I don't think there has been a report like this before. If you restart it, caching may start from where it left off.

Currently, it is slow because caching is not supported multi-GPU (caching is run on one GPU). Specifying --highvram and increasing --vae_batch_size according to the VRAM (for example, from about 4) may improve the speed.

huxian0402 commented 1 month ago

I don't think there has been a report like this before. If you restart it, caching may start from where it left off.

Currently, it is slow because caching is not supported multi-GPU (caching is run on one GPU). Specifying --highvram and increasing --vae_batch_size according to the VRAM (for example, from about 4) may improve the speed.

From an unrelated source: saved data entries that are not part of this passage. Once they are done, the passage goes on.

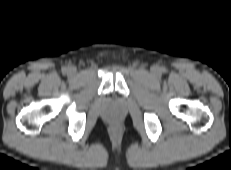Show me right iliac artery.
<instances>
[{
  "label": "right iliac artery",
  "instance_id": "82829eb1",
  "mask_svg": "<svg viewBox=\"0 0 231 170\" xmlns=\"http://www.w3.org/2000/svg\"><path fill=\"white\" fill-rule=\"evenodd\" d=\"M62 71H63V72H67V68H66V67H63V68H62Z\"/></svg>",
  "mask_w": 231,
  "mask_h": 170
}]
</instances>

@kohya-ss Thank you for your reply. After specifying --highvram and increasing --vae_batch_size according to the VRAM, the cache latent speed has indeed improved, but it still takes a long time. When the training data is particularly large, the waiting time is unbearable. It seems that multi-GPU is the best solution for now. When will caching support multi-GPU operation?

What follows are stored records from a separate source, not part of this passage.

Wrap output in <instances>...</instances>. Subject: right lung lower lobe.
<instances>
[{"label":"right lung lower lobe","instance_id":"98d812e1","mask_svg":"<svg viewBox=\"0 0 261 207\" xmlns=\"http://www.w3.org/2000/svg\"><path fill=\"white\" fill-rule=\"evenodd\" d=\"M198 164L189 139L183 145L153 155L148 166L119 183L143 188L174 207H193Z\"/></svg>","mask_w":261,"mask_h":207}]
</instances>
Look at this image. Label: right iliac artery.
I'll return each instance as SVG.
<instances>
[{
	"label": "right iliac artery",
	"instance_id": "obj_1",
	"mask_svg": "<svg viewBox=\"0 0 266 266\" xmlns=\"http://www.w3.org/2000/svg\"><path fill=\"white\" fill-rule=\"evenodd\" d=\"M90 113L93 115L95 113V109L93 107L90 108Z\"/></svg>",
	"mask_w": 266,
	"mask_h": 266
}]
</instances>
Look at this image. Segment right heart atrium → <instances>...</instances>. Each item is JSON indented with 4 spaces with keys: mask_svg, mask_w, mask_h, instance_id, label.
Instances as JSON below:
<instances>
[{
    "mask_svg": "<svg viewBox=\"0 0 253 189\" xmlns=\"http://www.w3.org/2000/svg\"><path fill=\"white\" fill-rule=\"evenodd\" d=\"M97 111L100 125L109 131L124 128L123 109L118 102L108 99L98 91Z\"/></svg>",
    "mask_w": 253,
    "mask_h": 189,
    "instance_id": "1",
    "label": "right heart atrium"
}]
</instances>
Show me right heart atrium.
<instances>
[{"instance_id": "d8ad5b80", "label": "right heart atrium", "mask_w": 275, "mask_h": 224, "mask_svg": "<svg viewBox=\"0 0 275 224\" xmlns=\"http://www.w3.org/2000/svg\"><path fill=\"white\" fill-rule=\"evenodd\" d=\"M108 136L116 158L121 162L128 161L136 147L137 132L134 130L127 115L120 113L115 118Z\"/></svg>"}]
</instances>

huxian0402 commented 1 month ago

I don't think there has been a report like this before. If you restart it, caching may start from where it left off.

Currently, it is slow because caching is not supported multi-GPU (caching is run on one GPU). Specifying --highvram and increasing --vae_batch_size according to the VRAM (for example, from about 4) may improve the speed.

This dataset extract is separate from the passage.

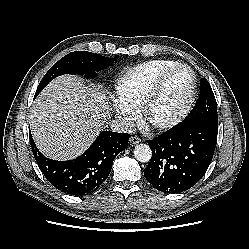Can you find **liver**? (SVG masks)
<instances>
[{"mask_svg":"<svg viewBox=\"0 0 249 249\" xmlns=\"http://www.w3.org/2000/svg\"><path fill=\"white\" fill-rule=\"evenodd\" d=\"M109 110L108 98L98 86L76 76H60L41 92L31 109L34 141L49 158L73 159L94 141Z\"/></svg>","mask_w":249,"mask_h":249,"instance_id":"6515ba94","label":"liver"}]
</instances>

@kohya-ss I've tried many times and confirmed that the NCCL node timeout and poolFD failed error are caused by the slow cache speed. It seems that when the training data is large and multi-GPU training is initiated, the cache processing nested within the training process is not very efficient. Would it be better to separate the caching of Flux's text encoder output and VAE latent into a standalone data preprocessing script, and run it once before training to ensure that the cache is completed?

kohya-ss commented 1 month ago

Would it be better to separate the caching of Flux's text encoder output and VAE latent into a standalone data preprocessing script, and run it once before training to ensure that the cache is completed?

I think you're right. There are scripts called cache_latents.py and cache_text_encoder_outputs.py in the repository, but they are not compatible with FLUX.1 yet.